New York
A spacecraft the size of a cereal box has collected precise measurements of the atmospheres of large and puffy exoplanets called "hot Jupiters".
As their name suggests, hot Jupiters are gas giants like our own Jupiter. These planets, however, hug much closer to their home stars, completing an orbit roughly once every several Earth days.
In the process, stellar radiation cooks hot Jupiters to thousands of degrees Fahrenheit, and their atmospheres swell to enormous sizes, a bit like bread rising in an oven.
The spacecraft, Colorado Ultraviolet Transit Experiment (CUTE), measuring just 14 inches in length, has observed seven hot Jupiters so far.
Some of them seem to be losing their atmospheres, but others aren’t.
Researchers have long suspected that this constant pummeling from stellar radiation could strip away the atmospheres from around some exoplanets over millions-to-billions of years.
Data from CUTE suggest that the process might not be so simple.

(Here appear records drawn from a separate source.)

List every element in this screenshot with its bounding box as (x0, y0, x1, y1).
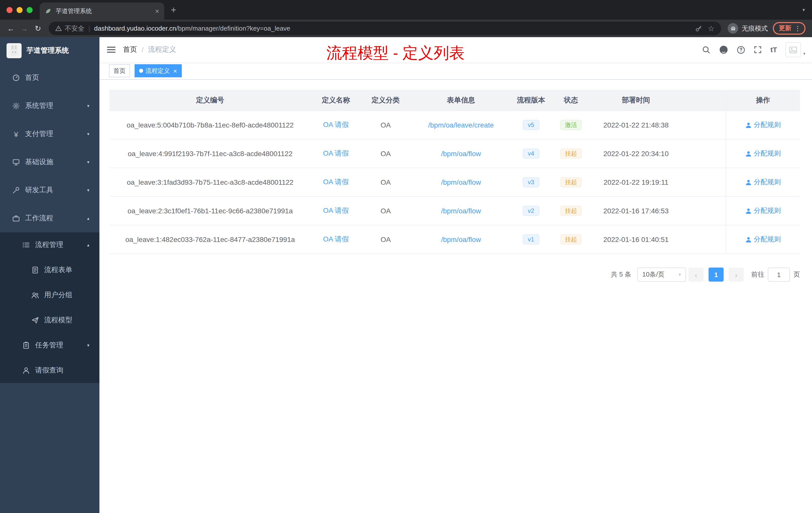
browser-menu-icon[interactable]: ⋮ (794, 25, 801, 32)
definition-category: OA (381, 207, 391, 215)
breadcrumb-home[interactable]: 首页 (123, 45, 137, 54)
browser-toolbar: ← → ↻ 不安全 | dashboard.yudao.iocoder.cn/b… (0, 20, 812, 37)
help-icon[interactable] (737, 46, 746, 54)
next-page-button[interactable]: › (729, 268, 744, 281)
goto-page-input[interactable] (768, 268, 790, 281)
tab-close-icon[interactable]: × (155, 7, 159, 15)
sidebar-item-workflow[interactable]: 工作流程 ▴ (0, 204, 99, 233)
main-panel: 首页 / 流程定义 tT ▾ (99, 37, 812, 513)
bookmark-star-icon[interactable]: ☆ (708, 24, 715, 33)
minimize-window-button[interactable] (17, 7, 23, 13)
yen-icon: ¥ (10, 130, 22, 138)
goto-label: 前往 (751, 270, 764, 279)
pagination-goto: 前往 页 (751, 268, 800, 281)
browser-tab[interactable]: 芋道管理系统 × (40, 2, 164, 20)
sidebar-item-process-form[interactable]: 流程表单 (0, 258, 99, 282)
assign-rule-link[interactable]: 分配规则 (745, 206, 781, 215)
sidebar-item-leave-query[interactable]: 请假查询 (0, 358, 99, 383)
search-icon[interactable] (702, 46, 711, 54)
form-link[interactable]: /bpm/oa/flow (441, 207, 481, 215)
page-content: 定义编号 定义名称 定义分类 表单信息 流程版本 状态 部署时间 操作 oa_l… (99, 80, 812, 513)
omnibox-divider: | (88, 25, 90, 32)
fullscreen-icon[interactable] (754, 46, 762, 54)
prev-page-button[interactable]: ‹ (689, 268, 703, 281)
chevron-down-icon: ▾ (87, 131, 89, 137)
sidebar-item-user-group[interactable]: 用户分组 (0, 282, 99, 308)
person-icon (20, 366, 32, 374)
security-label[interactable]: 不安全 (65, 24, 84, 33)
column-header-category: 定义分类 (361, 90, 410, 111)
assign-rule-link[interactable]: 分配规则 (745, 120, 781, 129)
sidebar-item-label: 任务管理 (35, 341, 63, 350)
hamburger-icon[interactable] (99, 47, 123, 53)
table-row: oa_leave:3:1fad3d93-7b75-11ec-a3c8-acde4… (110, 168, 800, 197)
page-1-button[interactable]: 1 (708, 268, 724, 281)
refresh-button[interactable]: ↻ (31, 24, 45, 33)
tag-close-icon[interactable]: × (173, 67, 177, 74)
version-badge: v4 (523, 149, 539, 159)
sidebar-item-payment[interactable]: ¥ 支付管理 ▾ (0, 120, 99, 148)
user-avatar[interactable] (786, 42, 801, 57)
sidebar-item-label: 基础设施 (25, 158, 53, 167)
tag-label: 流程定义 (146, 66, 170, 75)
table-header-row: 定义编号 定义名称 定义分类 表单信息 流程版本 状态 部署时间 操作 (110, 90, 800, 111)
zoom-window-button[interactable] (27, 7, 33, 13)
definition-name-link[interactable]: OA 请假 (323, 149, 349, 158)
sidebar-item-infrastructure[interactable]: 基础设施 ▾ (0, 148, 99, 176)
address-bar[interactable]: 不安全 | dashboard.yudao.iocoder.cn/bpm/man… (49, 22, 721, 35)
definition-name-link[interactable]: OA 请假 (323, 178, 349, 187)
breadcrumb-separator: / (142, 46, 144, 54)
form-link[interactable]: /bpm/oa/flow (441, 235, 481, 243)
update-button[interactable]: 更新 ⋮ (773, 22, 806, 35)
sidebar-item-task-management[interactable]: 任务管理 ▾ (0, 333, 99, 358)
status-badge: 挂起 (560, 234, 581, 244)
logo-row[interactable]: 芋道管理系统 (0, 37, 99, 64)
sidebar-item-home[interactable]: 首页 (0, 64, 99, 92)
column-header-id: 定义编号 (110, 90, 311, 111)
form-link[interactable]: /bpm/oa/leave/create (428, 121, 494, 129)
key-icon[interactable] (695, 25, 702, 32)
assign-rule-link[interactable]: 分配规则 (745, 235, 781, 244)
page-size-select[interactable]: 10条/页 ▾ (637, 268, 686, 281)
back-button[interactable]: ← (4, 24, 18, 33)
chevron-down-icon: ▾ (87, 103, 89, 109)
new-tab-button[interactable]: + (171, 4, 176, 15)
forward-button[interactable]: → (18, 24, 31, 33)
user-menu[interactable]: ▾ (786, 42, 806, 57)
status-badge: 挂起 (560, 177, 581, 187)
version-badge: v1 (523, 234, 539, 244)
tab-strip-chevron-icon[interactable]: ▾ (803, 7, 805, 12)
assign-rule-link[interactable]: 分配规则 (745, 178, 781, 187)
font-size-icon[interactable]: tT (771, 46, 777, 54)
chevron-down-icon: ▾ (87, 343, 89, 348)
sidebar-item-label: 流程管理 (35, 240, 63, 249)
column-header-action: 操作 (726, 90, 800, 111)
monitor-icon (10, 158, 22, 166)
deploy-time: 2022-01-22 20:34:10 (603, 150, 669, 158)
tag-home[interactable]: 首页 (109, 64, 130, 77)
incognito-label: 无痕模式 (742, 24, 768, 33)
column-header-version: 流程版本 (512, 90, 550, 111)
table-row: oa_leave:5:004b710b-7b8a-11ec-8ef0-acde4… (110, 111, 800, 140)
definition-name-link[interactable]: OA 请假 (323, 235, 349, 244)
definition-name-link[interactable]: OA 请假 (323, 206, 349, 215)
close-window-button[interactable] (6, 7, 12, 13)
chevron-down-icon[interactable]: ▾ (803, 51, 806, 56)
sidebar-item-system[interactable]: 系统管理 ▾ (0, 92, 99, 120)
definition-category: OA (381, 150, 391, 158)
form-link[interactable]: /bpm/oa/flow (441, 150, 481, 158)
tag-process-definition[interactable]: 流程定义 × (135, 64, 181, 77)
github-icon[interactable] (719, 45, 728, 54)
form-link[interactable]: /bpm/oa/flow (441, 178, 481, 186)
sidebar-item-dev-tools[interactable]: 研发工具 ▾ (0, 176, 99, 204)
column-header-form: 表单信息 (410, 90, 512, 111)
assign-rule-link[interactable]: 分配规则 (745, 149, 781, 158)
warning-icon (55, 25, 62, 32)
sidebar-item-process-management[interactable]: 流程管理 ▴ (0, 233, 99, 258)
sidebar: 芋道管理系统 首页 系统管理 ▾ ¥ 支付管理 ▾ 基础设施 ▾ (0, 37, 99, 513)
sidebar-item-process-model[interactable]: 流程模型 (0, 308, 99, 333)
definition-name-link[interactable]: OA 请假 (323, 120, 349, 129)
assign-rule-label: 分配规则 (754, 120, 781, 129)
version-badge: v2 (523, 206, 539, 216)
incognito-badge[interactable]: 无痕模式 (728, 23, 768, 34)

"The planets seem to be coming in all of the flavours," said Kevin France, principal investigator and Associate Professor in the Laboratory for Atmospheric and Space Physics (LASP) and Department of Astrophysical and Planetary Sciences at the University of Colorado-Boulder.
He added that CUTE is helping scientists to build out their field guide to the many kinds of planets that exist in the Milky Way Galaxy -- including those that look nothing like Earth’s close neighbours.
"We want to understand how our solar system fits into the family of solar systems in the universe," France said.
"That means understanding the big planets, the small planets, the ones that have life and the ones that definitely don’t -- and all of the important physical processes that are operating on these planets."
CUTE observes distant planets as they pass in front of their home stars, causing ultraviolet light from those stars to dim in the process. In some cases, the spacecraft is so precise that it can detect when starlight dims by just 1 per cent.
France will present the results at the ongoing 2023 meeting of the American Geophysical Union in San Francisco. Launched in September 2021, CUTE is currently orbiting about 525 km above Earth’s surface, and is expected to reenter the atmosphere by 2027.